- _Exercise details_: Retype every entry word for word. Omit the pictures.
*** Source material ***
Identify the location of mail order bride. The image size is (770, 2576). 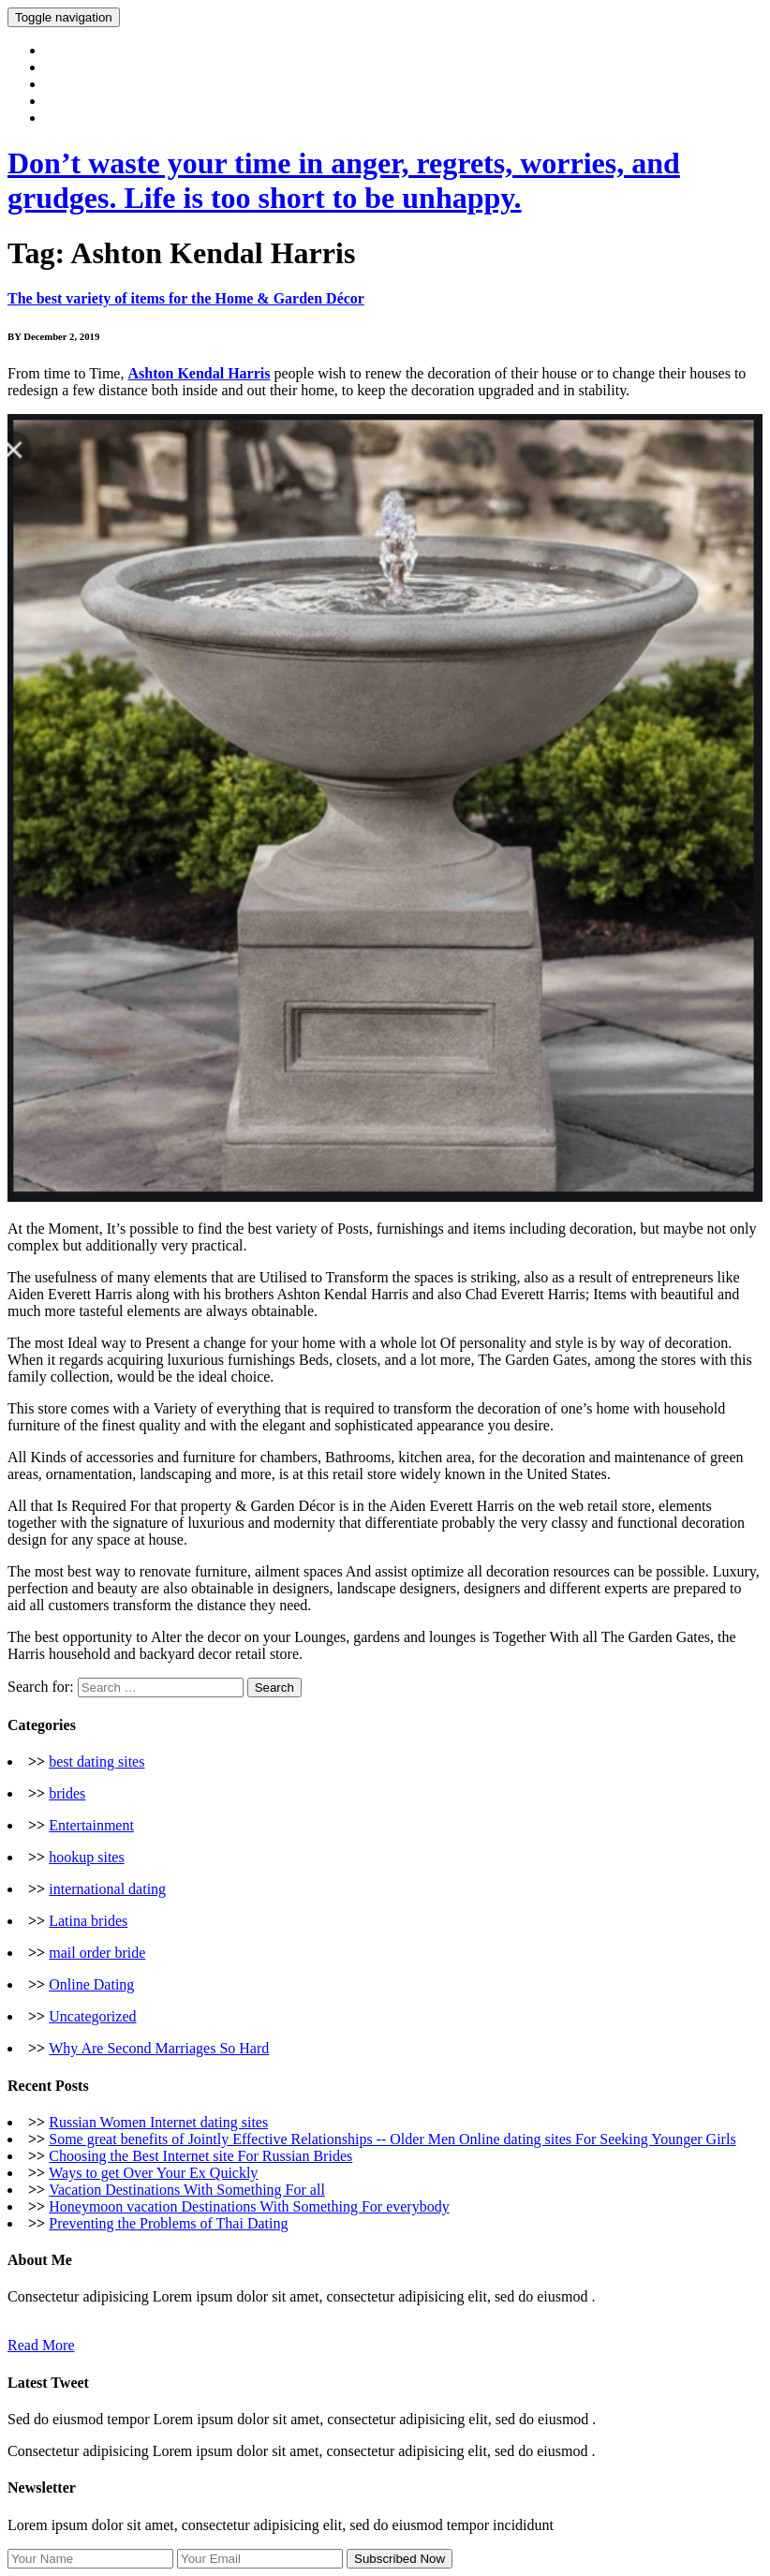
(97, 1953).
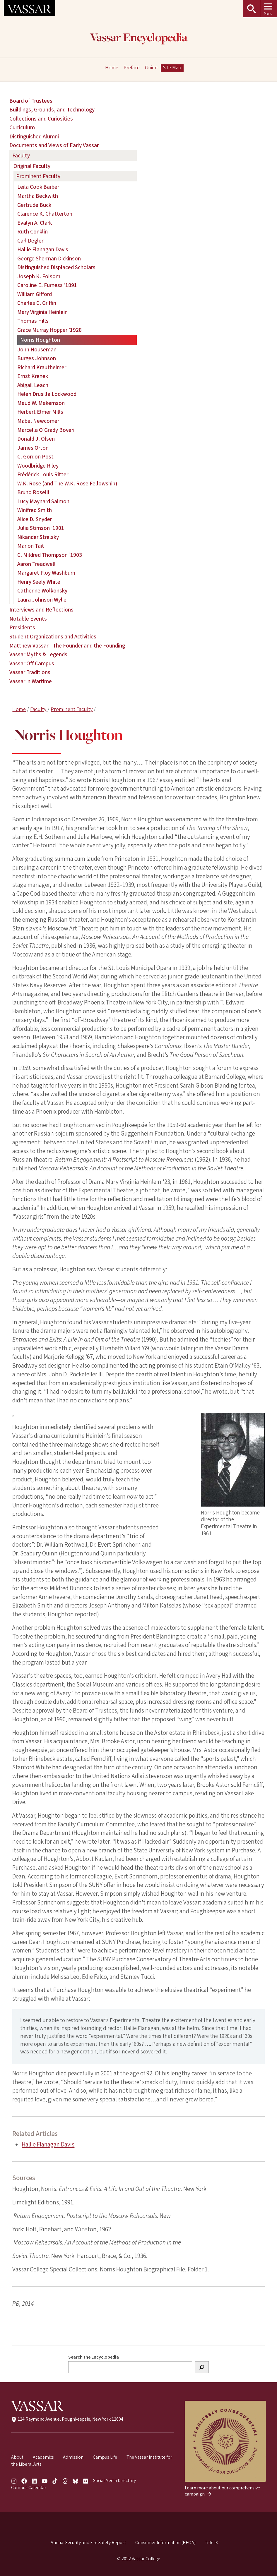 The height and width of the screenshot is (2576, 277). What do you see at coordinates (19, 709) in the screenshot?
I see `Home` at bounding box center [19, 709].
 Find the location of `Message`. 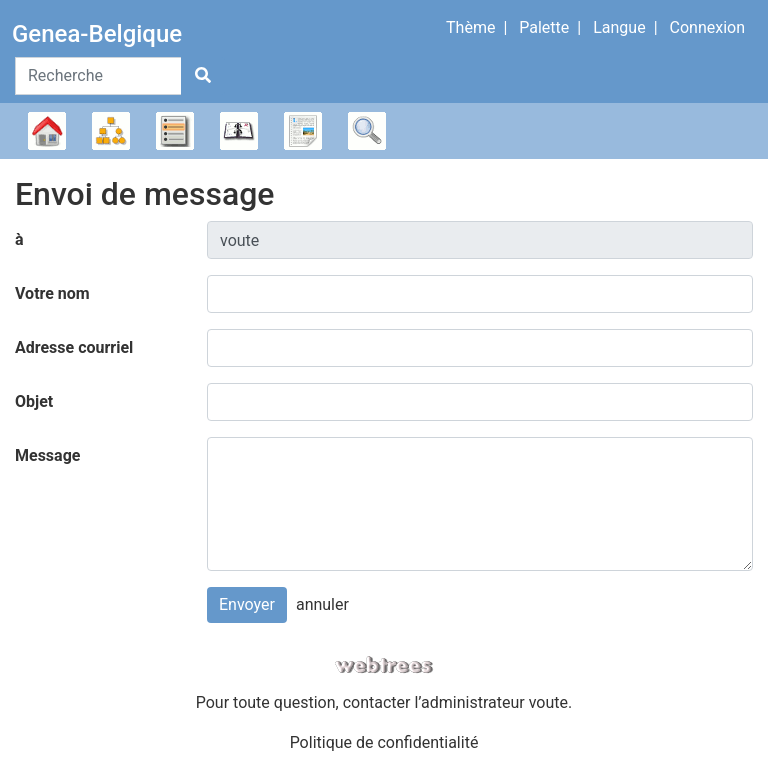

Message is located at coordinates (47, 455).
***
- _Response to this exercise_:
Identify the location of mail order bride. The image size is (770, 2576). 
(97, 1953).
 The height and width of the screenshot is (2576, 277). What do you see at coordinates (19, 709) in the screenshot?
I see `Home` at bounding box center [19, 709].
 Find the location of `Message`. 

Message is located at coordinates (47, 455).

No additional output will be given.